Walter de Heer, a professor of physics at Georgia Tech in Atlanta who pioneered methods used to work with epitaxial graphene, says the IBM device is a milestone because of its speed and because it was made using practical fabrication techniques. “This is not pie-in-the-sky stuff, this is real,” he says. “This development is really going to turn into a communications device not too long from now.”
“One can apply the same processing technologies to get much closer to a product,” says Avouris. Last year, the same IBM group, and an independent group at HRL Laboratories in Malibu, CA, both made 10 gigahertz graphene transistors using an involved method called mechanical exfoliation. This process involves peeling away layers from a small piece of graphite until a single, atom-thick sheet remains, then setting that down on a substrate and carving it to form a transistor. The problem with this approach is that it compromises graphene’s electrical properties and is not commercially scalable, says Avouris.

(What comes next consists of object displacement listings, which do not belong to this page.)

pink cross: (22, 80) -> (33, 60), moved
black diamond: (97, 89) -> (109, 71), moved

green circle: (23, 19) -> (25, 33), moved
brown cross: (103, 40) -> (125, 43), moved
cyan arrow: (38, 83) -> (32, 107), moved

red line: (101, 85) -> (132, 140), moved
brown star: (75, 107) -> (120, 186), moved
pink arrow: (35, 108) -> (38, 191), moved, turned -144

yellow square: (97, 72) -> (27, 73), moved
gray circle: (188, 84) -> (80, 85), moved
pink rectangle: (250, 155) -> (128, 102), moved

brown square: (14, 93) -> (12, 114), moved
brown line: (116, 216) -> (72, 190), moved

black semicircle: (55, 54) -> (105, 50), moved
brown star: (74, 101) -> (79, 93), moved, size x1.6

The first applications of graphene transistors will likely be as switches and amplifiers in analog military electronics. Indeed, the IBM group’s work is supported in part by the Defense Advanced Research Projects Agency. But the researchers say it will be years before the company begins commercial development on carbon electronics.

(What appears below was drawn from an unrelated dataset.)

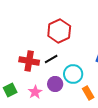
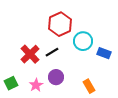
red cross: (29, 61) -> (30, 54), turned 36
cyan circle: (73, 74) -> (83, 41), moved

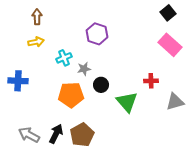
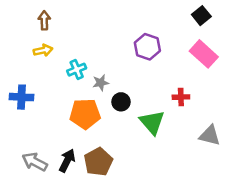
purple hexagon: (97, 34) -> (147, 47), moved
gray triangle: (175, 102) -> (210, 135), moved, turned 30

De Heer notes that the IBM devices don’t yet realize graphene’s full potential. By carefully controlling the growing conditions, his group has made graphene that conducts electrons 10 times faster than the material used by the IBM team. This higher-quality graphene could, in theory, be used to make transistors that reach terahertz speeds, though de Heer says many things could go wrong during scale-up.
Avouris says the IBM team will work to improve its transistors’ speed by miniaturizing them. The ones it has made so far are 240 nanometers long, which is relatively large–silicon electronic components are down to about 20 nanometers. Avouris also believes that their performance could be improved by making the insulating layer thinner. “The next step is to try and integrate these transistors into a truly operational circuit,” he says.